Surgical management in the treatment of catamenial epilepsy is not common, but it has been used as a menstrual cycle suppression strategy that favors the decrease of sex hormones and, consequently, decreases epileptic seizures with catamenial features. In this regard, Vilos et al.26 reported the case of a woman with abnormal uterine bleeding who developed catamenial neurological signs and symptoms (including seizures) and in whom computed tomography scans and magnetic resonance imaging demonstrated a circumscribed lesion in the left centrum semiovale of the brain. The patient was treated with a GnRH agonist (goserelin) for 3 months and a subsequent laparoscopic bilateral oophorectomy, which resolved the neurological symptoms completely.
CONCLUSIONS
Catamenial epilepsy is a disorder of clinical importance that should be considered as a cause of epilepsy refractory to antiepileptic therapy. Its approach should be multidisciplinary, and its treatment should focus on improving the quality of life of patients. Therefore, the importance of obtaining an adequate medical history that compiles relevant information for the management of patients suffering from this disease cannot be overstated.
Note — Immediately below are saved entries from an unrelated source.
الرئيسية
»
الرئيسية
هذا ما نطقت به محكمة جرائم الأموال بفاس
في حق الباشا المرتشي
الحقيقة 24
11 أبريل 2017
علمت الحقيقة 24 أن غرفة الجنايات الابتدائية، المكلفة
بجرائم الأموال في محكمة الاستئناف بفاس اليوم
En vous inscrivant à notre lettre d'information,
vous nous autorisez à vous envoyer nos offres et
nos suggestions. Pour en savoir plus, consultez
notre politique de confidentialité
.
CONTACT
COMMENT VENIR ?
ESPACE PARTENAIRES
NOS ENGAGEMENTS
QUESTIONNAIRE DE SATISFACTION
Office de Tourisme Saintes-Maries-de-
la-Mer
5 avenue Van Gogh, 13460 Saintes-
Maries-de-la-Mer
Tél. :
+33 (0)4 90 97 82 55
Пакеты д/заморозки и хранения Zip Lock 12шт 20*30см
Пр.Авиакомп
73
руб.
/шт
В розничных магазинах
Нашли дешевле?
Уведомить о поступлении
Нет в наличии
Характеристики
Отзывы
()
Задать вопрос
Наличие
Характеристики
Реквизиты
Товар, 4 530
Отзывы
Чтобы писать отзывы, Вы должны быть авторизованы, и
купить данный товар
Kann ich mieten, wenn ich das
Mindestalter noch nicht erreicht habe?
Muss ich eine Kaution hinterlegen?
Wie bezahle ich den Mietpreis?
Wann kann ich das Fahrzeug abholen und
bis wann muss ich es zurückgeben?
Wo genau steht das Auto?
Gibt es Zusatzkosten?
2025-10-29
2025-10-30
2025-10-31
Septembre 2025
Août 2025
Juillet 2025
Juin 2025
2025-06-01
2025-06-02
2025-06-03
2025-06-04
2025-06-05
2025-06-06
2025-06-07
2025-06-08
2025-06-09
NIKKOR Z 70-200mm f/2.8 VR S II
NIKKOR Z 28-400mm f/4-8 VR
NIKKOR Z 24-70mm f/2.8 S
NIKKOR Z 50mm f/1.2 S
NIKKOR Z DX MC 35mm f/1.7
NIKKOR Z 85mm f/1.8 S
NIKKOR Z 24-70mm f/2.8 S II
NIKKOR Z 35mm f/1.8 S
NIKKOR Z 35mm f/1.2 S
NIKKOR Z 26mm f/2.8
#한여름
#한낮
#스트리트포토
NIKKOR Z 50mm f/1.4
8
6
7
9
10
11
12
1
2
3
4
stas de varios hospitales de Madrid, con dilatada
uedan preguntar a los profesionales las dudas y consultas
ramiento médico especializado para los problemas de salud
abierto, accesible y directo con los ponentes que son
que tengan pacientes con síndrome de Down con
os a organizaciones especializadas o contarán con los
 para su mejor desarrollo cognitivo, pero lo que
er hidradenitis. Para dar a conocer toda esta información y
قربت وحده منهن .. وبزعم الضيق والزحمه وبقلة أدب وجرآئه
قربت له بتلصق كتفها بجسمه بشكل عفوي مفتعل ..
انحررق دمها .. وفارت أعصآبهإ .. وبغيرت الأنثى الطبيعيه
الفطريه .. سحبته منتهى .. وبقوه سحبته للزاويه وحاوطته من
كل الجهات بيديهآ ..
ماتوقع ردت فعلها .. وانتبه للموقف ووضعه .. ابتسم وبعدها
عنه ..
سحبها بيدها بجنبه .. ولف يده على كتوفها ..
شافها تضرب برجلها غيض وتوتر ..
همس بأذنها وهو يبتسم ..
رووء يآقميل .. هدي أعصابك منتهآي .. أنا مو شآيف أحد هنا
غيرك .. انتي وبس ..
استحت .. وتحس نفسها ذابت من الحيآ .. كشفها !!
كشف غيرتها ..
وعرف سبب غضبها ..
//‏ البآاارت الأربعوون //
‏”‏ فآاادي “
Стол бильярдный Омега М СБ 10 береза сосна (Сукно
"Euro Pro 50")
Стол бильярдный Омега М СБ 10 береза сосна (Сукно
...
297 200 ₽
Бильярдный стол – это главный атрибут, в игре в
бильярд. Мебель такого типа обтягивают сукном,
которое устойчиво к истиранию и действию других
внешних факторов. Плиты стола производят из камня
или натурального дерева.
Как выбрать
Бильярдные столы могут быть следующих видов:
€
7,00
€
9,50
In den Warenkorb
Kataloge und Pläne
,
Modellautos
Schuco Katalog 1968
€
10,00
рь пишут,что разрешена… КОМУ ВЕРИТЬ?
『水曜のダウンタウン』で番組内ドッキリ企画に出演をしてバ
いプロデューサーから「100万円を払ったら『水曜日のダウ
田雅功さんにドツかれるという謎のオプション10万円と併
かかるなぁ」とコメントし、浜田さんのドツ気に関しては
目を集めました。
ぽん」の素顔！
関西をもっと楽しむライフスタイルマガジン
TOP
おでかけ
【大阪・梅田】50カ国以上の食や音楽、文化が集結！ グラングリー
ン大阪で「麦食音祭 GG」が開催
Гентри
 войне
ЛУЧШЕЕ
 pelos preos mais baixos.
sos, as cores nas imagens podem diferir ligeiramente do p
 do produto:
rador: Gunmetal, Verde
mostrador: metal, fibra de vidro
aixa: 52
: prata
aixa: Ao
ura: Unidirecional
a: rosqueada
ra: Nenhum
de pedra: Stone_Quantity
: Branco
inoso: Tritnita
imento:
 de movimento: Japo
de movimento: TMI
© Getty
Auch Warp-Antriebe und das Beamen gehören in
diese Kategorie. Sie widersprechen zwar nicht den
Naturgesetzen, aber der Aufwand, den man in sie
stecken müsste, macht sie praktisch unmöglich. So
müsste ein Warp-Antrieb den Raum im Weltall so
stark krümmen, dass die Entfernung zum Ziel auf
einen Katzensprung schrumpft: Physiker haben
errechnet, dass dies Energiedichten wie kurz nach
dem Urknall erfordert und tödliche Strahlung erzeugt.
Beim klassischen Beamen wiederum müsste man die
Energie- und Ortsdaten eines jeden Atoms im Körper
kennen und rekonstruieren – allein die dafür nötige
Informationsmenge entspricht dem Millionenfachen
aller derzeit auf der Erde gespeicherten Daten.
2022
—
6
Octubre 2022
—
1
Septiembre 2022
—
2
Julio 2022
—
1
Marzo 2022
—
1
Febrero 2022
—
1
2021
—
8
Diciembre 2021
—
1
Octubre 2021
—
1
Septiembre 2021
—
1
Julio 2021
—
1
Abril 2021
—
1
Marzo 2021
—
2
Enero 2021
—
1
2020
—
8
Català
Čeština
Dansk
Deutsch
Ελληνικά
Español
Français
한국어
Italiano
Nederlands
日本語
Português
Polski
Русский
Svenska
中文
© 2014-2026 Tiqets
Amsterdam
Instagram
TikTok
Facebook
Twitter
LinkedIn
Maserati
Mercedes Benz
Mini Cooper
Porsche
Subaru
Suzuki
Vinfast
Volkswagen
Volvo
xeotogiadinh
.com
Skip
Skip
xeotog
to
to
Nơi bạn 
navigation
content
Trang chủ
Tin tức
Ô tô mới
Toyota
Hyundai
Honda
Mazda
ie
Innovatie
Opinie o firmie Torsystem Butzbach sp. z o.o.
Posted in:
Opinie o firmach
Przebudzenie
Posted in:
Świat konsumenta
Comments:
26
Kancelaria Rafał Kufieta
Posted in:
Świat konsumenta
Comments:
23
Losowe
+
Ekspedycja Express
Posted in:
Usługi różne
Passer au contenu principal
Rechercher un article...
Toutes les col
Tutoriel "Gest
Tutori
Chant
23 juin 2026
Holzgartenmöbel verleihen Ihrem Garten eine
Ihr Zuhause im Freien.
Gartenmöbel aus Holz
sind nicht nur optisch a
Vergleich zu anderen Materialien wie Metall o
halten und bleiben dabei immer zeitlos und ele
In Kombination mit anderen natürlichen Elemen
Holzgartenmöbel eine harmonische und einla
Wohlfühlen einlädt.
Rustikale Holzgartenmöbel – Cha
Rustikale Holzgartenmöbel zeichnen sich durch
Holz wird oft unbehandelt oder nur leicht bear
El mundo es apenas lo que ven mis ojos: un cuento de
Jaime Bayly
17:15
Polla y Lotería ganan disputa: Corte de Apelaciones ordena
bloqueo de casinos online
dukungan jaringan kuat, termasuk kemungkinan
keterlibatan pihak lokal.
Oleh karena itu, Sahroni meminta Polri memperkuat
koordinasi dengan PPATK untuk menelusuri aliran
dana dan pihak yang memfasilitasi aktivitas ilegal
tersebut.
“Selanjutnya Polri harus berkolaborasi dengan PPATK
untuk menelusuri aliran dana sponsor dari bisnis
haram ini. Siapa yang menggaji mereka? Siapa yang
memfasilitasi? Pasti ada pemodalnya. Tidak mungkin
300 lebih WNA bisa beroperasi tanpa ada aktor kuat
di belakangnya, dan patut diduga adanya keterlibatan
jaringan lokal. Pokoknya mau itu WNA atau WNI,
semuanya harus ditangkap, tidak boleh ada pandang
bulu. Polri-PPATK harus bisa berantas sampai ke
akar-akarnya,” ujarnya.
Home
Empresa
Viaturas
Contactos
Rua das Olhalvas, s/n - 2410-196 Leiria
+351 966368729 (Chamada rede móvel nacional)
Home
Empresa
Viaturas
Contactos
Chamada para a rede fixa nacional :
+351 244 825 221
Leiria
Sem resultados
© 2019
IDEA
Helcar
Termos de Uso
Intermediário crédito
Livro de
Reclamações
With regard to treatment, it is important to bear in mind that each patient must be individualized since studies have supported certain combinations of hormonal and non-hormonal treatments, along with anticonvulsants, so it is essential to identify the specific pattern of catamenial epilepsy; however, surgery is an option that can be considered if there is no improvement with pharmacological treatment.